EGOI 2026 Editorial - Fox Families


Task Author: Tomohisa Hachiya

In this problem, you are give a graph with nodes representing intervals. Two nodes are connected connected if and only if the corresponding intervals are contained in each other. The task is to track the number of connected components while the graph is extended with new intervals step by step.

Subtask 1 $N \leq 100$

In this subtask, we can construct and maintain the graph explicitly. Whenever a new interval is added, we go through all already existing intervals and check the containment condition. For every containment found, we add a new edge to the graph. After updating the graph this way, we compute the number of connected components using depth first search (DFS) after each update.

Since the number of containments is $\mathcal{O}(N^2)$, the size of the graph is also $\mathcal{O}(N^2)$. Since we run a DFS after each update, the total complexity of this approach is $\mathcal{O}(N^3)$.

Subtask 2 $N \leq 2000$

In this subtask, we can maintain the connected components using a disjoint set union (DSU) data structure, initialized with $N$ separate components. Additionally, we maintain the number of components, initially 0. When adding interval $i$, we first increment the number of connected components. Then, we go through all already existing intervals and check the containment condition. Whenever two intervals are contained in each other but do not yet belong to the same component, the corresponding components are merged and the number of components is reduced by 1. The total time complexity is $\mathcal{O}(N^2)$ (ignoring the almost-constant factor induced by the DSU).
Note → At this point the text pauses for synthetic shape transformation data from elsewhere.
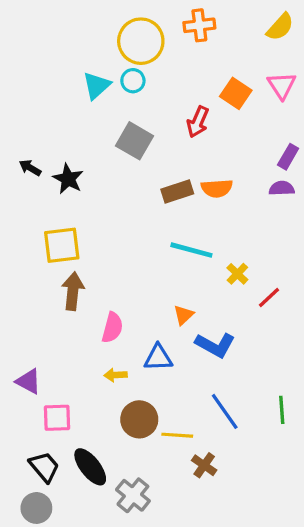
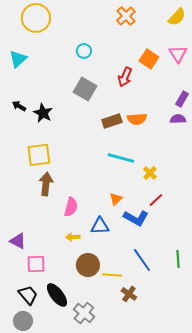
orange cross: (199, 25) -> (126, 16), turned -36
yellow circle: (141, 41) -> (36, 18), moved
cyan triangle: (97, 85) -> (18, 59), moved
red line: (269, 298) -> (156, 200), moved

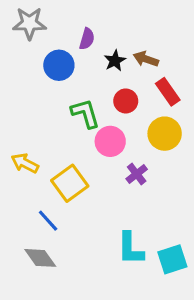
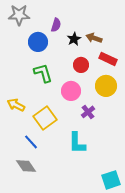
red rectangle: (168, 92) -> (108, 59), turned -30
green L-shape: (85, 113) -> (43, 73), moved
cyan L-shape: (130, 249) -> (77, 143), moved
cyan square: (172, 259) -> (111, 180), moved

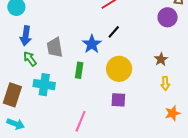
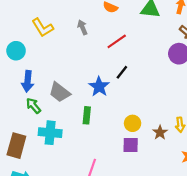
gray trapezoid: (55, 47) -> (60, 92), turned -40
brown star: (161, 59) -> (160, 132), moved
yellow circle: (119, 69) -> (133, 123), moved, size x0.6

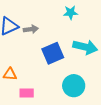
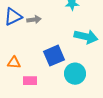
blue square: (53, 53) -> (54, 56), moved

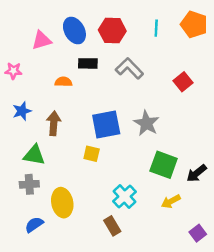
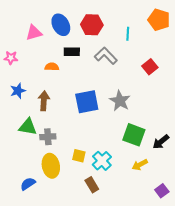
cyan line: (156, 28) -> (128, 34), moved
yellow square: (92, 154) -> (79, 156), moved
gray cross: (29, 184) -> (48, 137), moved

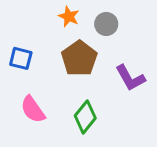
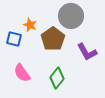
orange star: (69, 16) -> (30, 25), moved
gray circle: (106, 24) -> (71, 16), size x1.6

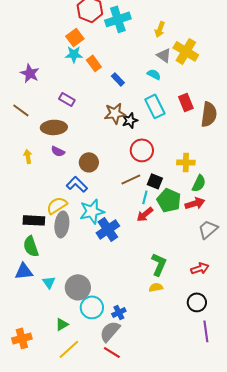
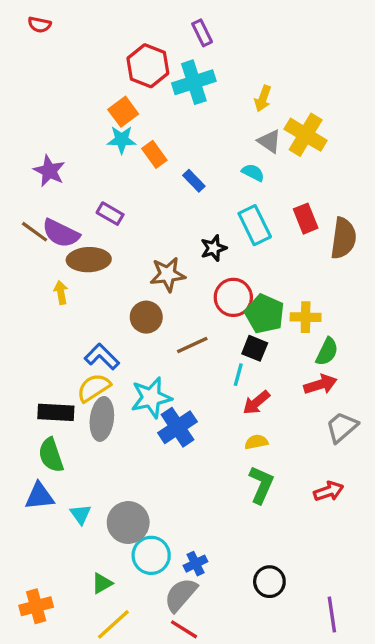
brown star: (115, 113) -> (168, 274), moved
purple semicircle: (58, 151) -> (61, 233), moved, size x1.6
yellow arrow: (28, 156) -> (61, 292), moved
brown line: (131, 179) -> (192, 345), moved
blue L-shape: (77, 184) -> (102, 357), moved
green pentagon: (169, 200) -> (265, 314), moved
red arrow: (145, 214) -> (256, 403), moved
yellow semicircle: (156, 287) -> (256, 442), moved
black circle: (197, 302) -> (269, 582), moved
purple line: (206, 331) -> (332, 614), moved

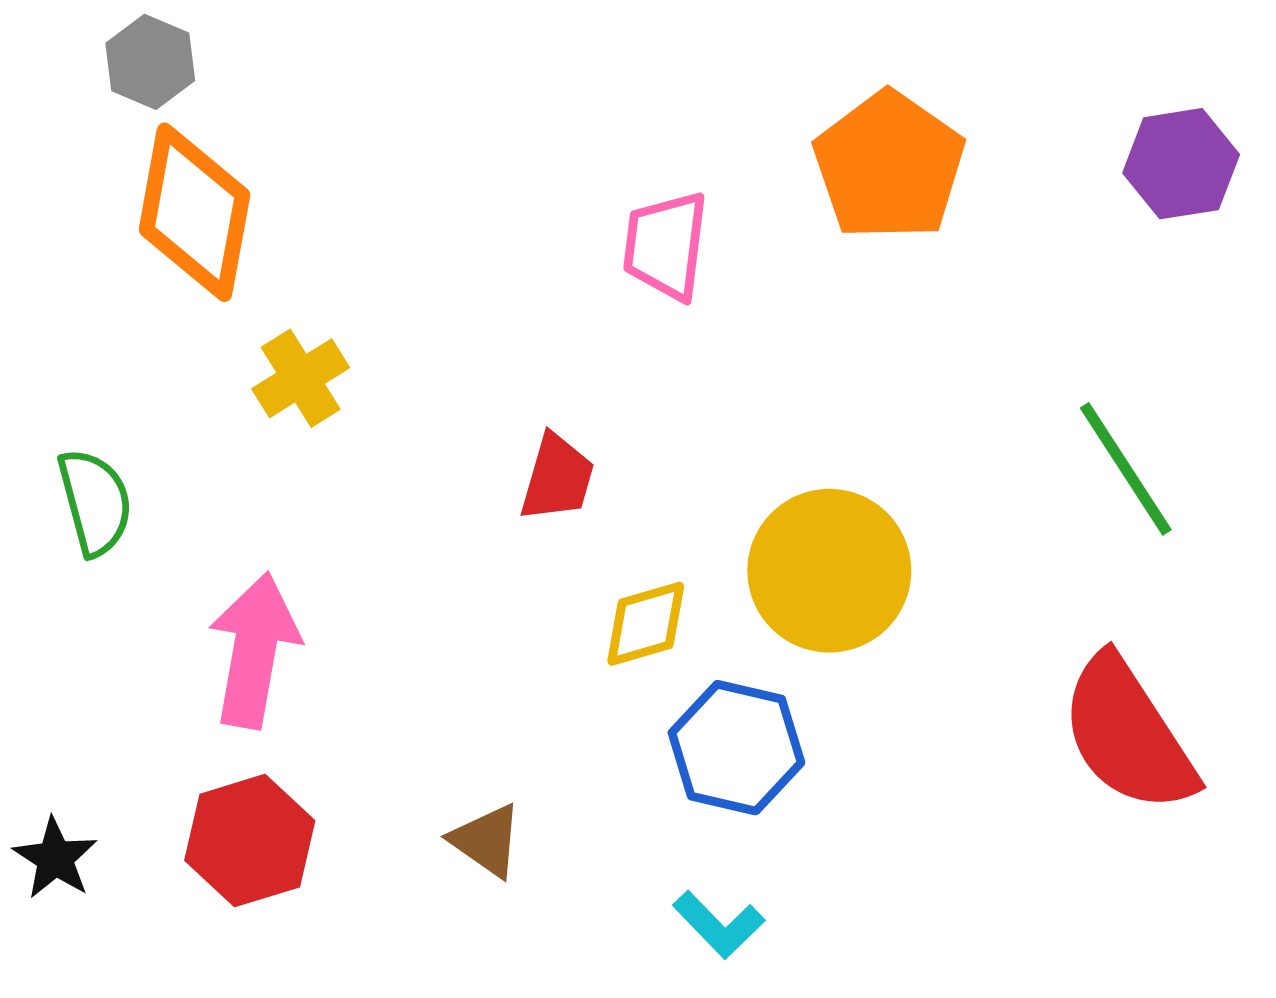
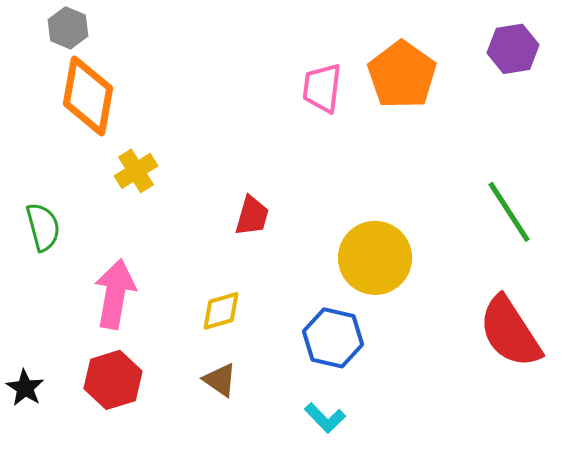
purple hexagon: (1181, 164) -> (513, 49), moved
pink trapezoid: (666, 246) -> (322, 88), moved
yellow diamond: (646, 624) -> (221, 311), moved

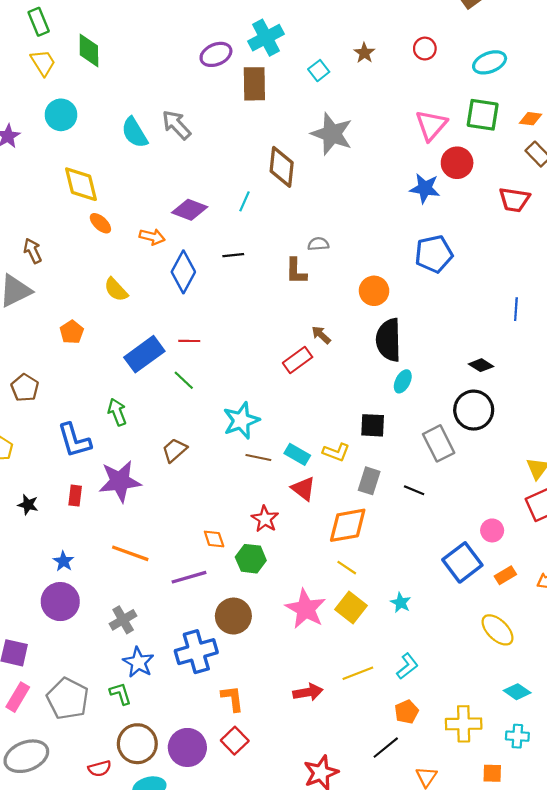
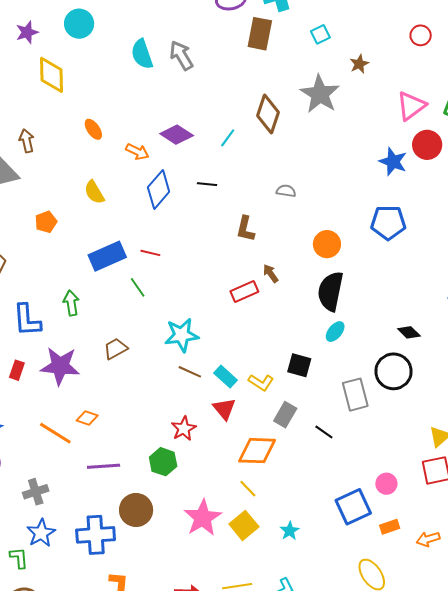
brown star: (364, 53) -> (359, 64), moved
yellow diamond: (81, 184) -> (52, 75), moved
brown L-shape: (296, 271) -> (245, 229), moved
orange diamond: (214, 539) -> (87, 418), moved, turned -65

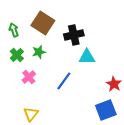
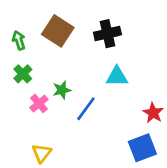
black cross: (74, 35) -> (107, 34), moved
green star: (39, 52) -> (62, 90), moved

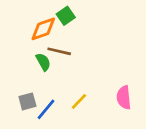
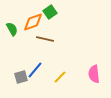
green semicircle: (43, 62) -> (12, 29), moved
blue line: (46, 109) -> (35, 70), moved

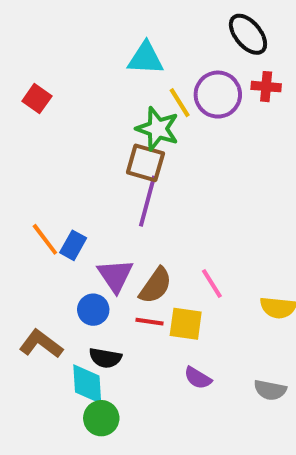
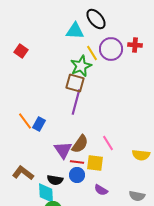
black ellipse: (248, 34) -> (96, 19), moved
green star: (158, 129) -> (81, 66), turned 30
purple triangle: (115, 275) -> (63, 150), moved
blue circle: (93, 310) -> (77, 175), moved

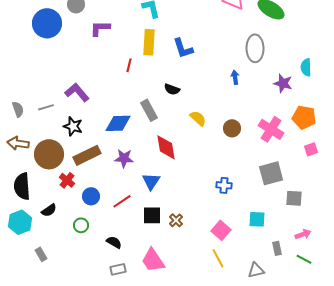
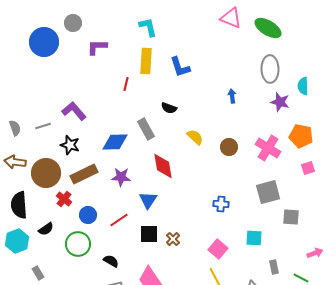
gray ellipse: (255, 48) -> (270, 69), moved
green circle: (81, 225) -> (78, 244), size x1.6
pink arrow: (303, 234) -> (315, 253), moved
Subtask 3 $R_i - L_i \leq 2$

The solution for this subtask is similar to Subtask 2: we will also maintain the connected components using a DSU. However, we can not afford checking all other intervals whenever adding a new one.

Instead, the key observation here is that for each interval, there is only a small number of other intervals that could contain it or be contained in it. To find all connected intervals for some $[L, R]$, it suffices to check the intervals with left endpoints $L-1, L-2, L$ and $L+1$. Since the intervals are guaranteed to be disjoint, for each left endpoint, there are at most 2 intervals starting there (the interval with lenght 1 and the interval with length 2).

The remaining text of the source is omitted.